:: Data for this task ::

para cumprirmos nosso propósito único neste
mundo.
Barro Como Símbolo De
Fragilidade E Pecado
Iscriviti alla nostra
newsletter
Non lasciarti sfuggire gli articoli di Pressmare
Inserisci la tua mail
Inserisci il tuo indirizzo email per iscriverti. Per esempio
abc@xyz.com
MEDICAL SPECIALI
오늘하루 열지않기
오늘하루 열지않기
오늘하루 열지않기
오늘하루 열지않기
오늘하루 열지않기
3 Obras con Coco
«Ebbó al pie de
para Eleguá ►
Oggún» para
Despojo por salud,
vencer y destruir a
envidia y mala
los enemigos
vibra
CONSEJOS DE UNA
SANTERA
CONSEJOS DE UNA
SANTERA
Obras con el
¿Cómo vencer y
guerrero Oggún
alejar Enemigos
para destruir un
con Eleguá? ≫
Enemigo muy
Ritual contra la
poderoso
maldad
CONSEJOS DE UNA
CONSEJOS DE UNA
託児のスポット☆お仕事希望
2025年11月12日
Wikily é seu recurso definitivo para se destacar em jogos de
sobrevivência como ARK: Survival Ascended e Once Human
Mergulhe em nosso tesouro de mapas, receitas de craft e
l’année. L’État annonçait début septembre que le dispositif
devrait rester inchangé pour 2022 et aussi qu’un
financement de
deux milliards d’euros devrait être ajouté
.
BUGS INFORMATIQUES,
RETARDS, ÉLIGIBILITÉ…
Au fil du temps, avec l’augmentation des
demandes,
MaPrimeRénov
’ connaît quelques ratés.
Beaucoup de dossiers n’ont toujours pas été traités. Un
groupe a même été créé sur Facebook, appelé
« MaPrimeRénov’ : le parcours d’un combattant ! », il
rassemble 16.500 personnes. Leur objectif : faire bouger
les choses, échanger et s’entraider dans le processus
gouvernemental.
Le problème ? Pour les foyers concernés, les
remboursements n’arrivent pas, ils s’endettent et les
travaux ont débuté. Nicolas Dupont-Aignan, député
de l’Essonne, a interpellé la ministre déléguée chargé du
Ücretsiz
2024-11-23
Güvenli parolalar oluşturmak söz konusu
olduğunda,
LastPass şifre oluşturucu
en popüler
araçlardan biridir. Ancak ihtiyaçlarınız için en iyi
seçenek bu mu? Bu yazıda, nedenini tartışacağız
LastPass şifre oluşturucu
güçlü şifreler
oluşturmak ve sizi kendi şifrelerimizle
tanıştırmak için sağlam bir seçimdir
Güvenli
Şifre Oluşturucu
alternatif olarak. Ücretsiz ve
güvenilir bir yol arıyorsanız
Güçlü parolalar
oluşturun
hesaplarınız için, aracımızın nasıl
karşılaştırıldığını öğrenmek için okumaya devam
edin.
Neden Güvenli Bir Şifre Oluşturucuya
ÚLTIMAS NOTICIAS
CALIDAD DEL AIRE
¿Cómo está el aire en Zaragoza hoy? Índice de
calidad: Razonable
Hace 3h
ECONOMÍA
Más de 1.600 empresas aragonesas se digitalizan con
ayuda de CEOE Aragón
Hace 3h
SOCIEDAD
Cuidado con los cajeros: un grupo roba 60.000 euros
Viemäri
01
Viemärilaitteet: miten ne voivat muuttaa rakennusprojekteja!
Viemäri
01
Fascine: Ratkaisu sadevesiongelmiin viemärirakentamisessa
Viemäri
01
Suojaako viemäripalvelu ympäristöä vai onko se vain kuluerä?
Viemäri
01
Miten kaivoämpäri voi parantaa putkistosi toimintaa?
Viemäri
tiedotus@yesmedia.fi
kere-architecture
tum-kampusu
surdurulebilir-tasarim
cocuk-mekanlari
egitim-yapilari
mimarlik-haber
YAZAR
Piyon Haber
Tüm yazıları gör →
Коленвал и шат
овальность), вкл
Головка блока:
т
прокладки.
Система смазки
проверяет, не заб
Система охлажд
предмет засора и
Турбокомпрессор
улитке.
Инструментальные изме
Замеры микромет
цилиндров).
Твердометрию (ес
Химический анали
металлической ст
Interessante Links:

:::

=== Exercise brief ===
Output each record exactly as it appears in the listing.

=== Answer to this task ===
para cumprirmos nosso propósito único neste
mundo.
Barro Como Símbolo De
Fragilidade E Pecado
Iscriviti alla nostra
newsletter
Non lasciarti sfuggire gli articoli di Pressmare
Inserisci la tua mail
Inserisci il tuo indirizzo email per iscriverti. Per esempio
abc@xyz.com
MEDICAL SPECIALI
오늘하루 열지않기
오늘하루 열지않기
오늘하루 열지않기
오늘하루 열지않기
오늘하루 열지않기
3 Obras con Coco
«Ebbó al pie de
para Eleguá ►
Oggún» para
Despojo por salud,
vencer y destruir a
envidia y mala
los enemigos
vibra
CONSEJOS DE UNA
SANTERA
CONSEJOS DE UNA
SANTERA
Obras con el
¿Cómo vencer y
guerrero Oggún
alejar Enemigos
para destruir un
con Eleguá? ≫
Enemigo muy
Ritual contra la
poderoso
maldad
CONSEJOS DE UNA
CONSEJOS DE UNA
託児のスポット☆お仕事希望
2025年11月12日
Wikily é seu recurso definitivo para se destacar em jogos de
sobrevivência como ARK: Survival Ascended e Once Human
Mergulhe em nosso tesouro de mapas, receitas de craft e
l’année. L’État annonçait début septembre que le dispositif
devrait rester inchangé pour 2022 et aussi qu’un
financement de
deux milliards d’euros devrait être ajouté
.
BUGS INFORMATIQUES,
RETARDS, ÉLIGIBILITÉ…
Au fil du temps, avec l’augmentation des
demandes,
MaPrimeRénov
’ connaît quelques ratés.
Beaucoup de dossiers n’ont toujours pas été traités. Un
groupe a même été créé sur Facebook, appelé
« MaPrimeRénov’ : le parcours d’un combattant ! », il
rassemble 16.500 personnes. Leur objectif : faire bouger
les choses, échanger et s’entraider dans le processus
gouvernemental.
Le problème ? Pour les foyers concernés, les
remboursements n’arrivent pas, ils s’endettent et les
travaux ont débuté. Nicolas Dupont-Aignan, député
de l’Essonne, a interpellé la ministre déléguée chargé du
Ücretsiz
2024-11-23
Güvenli parolalar oluşturmak söz konusu
olduğunda,
LastPass şifre oluşturucu
en popüler
araçlardan biridir. Ancak ihtiyaçlarınız için en iyi
seçenek bu mu? Bu yazıda, nedenini tartışacağız
LastPass şifre oluşturucu
güçlü şifreler
oluşturmak ve sizi kendi şifrelerimizle
tanıştırmak için sağlam bir seçimdir
Güvenli
Şifre Oluşturucu
alternatif olarak. Ücretsiz ve
güvenilir bir yol arıyorsanız
Güçlü parolalar
oluşturun
hesaplarınız için, aracımızın nasıl
karşılaştırıldığını öğrenmek için okumaya devam
edin.
Neden Güvenli Bir Şifre Oluşturucuya
ÚLTIMAS NOTICIAS
CALIDAD DEL AIRE
¿Cómo está el aire en Zaragoza hoy? Índice de
calidad: Razonable
Hace 3h
ECONOMÍA
Más de 1.600 empresas aragonesas se digitalizan con
ayuda de CEOE Aragón
Hace 3h
SOCIEDAD
Cuidado con los cajeros: un grupo roba 60.000 euros
Viemäri
01
Viemärilaitteet: miten ne voivat muuttaa rakennusprojekteja!
Viemäri
01
Fascine: Ratkaisu sadevesiongelmiin viemärirakentamisessa
Viemäri
01
Suojaako viemäripalvelu ympäristöä vai onko se vain kuluerä?
Viemäri
01
Miten kaivoämpäri voi parantaa putkistosi toimintaa?
Viemäri
tiedotus@yesmedia.fi
kere-architecture
tum-kampusu
surdurulebilir-tasarim
cocuk-mekanlari
egitim-yapilari
mimarlik-haber
YAZAR
Piyon Haber
Tüm yazıları gör →
Коленвал и шат
овальность), вкл
Головка блока:
т
прокладки.
Система смазки
проверяет, не заб
Система охлажд
предмет засора и
Турбокомпрессор
улитке.
Инструментальные изме
Замеры микромет
цилиндров).
Твердометрию (ес
Химический анали
металлической ст
Interessante Links:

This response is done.